Items listed in a dataset
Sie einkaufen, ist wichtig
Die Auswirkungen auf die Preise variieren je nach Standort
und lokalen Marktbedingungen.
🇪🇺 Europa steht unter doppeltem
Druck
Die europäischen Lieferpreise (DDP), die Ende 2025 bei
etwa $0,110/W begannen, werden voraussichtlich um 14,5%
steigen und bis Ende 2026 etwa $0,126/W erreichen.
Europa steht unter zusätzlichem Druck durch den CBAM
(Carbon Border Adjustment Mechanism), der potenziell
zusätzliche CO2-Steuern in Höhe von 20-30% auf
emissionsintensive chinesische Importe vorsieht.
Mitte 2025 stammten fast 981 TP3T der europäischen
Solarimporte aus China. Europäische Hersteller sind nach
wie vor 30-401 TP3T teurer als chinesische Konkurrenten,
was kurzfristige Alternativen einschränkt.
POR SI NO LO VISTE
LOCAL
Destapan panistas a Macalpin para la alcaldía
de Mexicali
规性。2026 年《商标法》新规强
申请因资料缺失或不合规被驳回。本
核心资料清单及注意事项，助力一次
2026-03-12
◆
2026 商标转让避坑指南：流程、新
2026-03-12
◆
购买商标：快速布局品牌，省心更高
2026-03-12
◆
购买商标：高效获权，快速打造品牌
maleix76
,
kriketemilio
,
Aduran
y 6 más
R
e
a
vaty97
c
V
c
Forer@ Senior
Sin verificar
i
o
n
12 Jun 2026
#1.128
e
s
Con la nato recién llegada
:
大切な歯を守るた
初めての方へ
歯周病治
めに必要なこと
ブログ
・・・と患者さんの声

[Work order] Please count how many lines in the preceding records hold the word "Europa", then give only that number.

[Result of the task] 2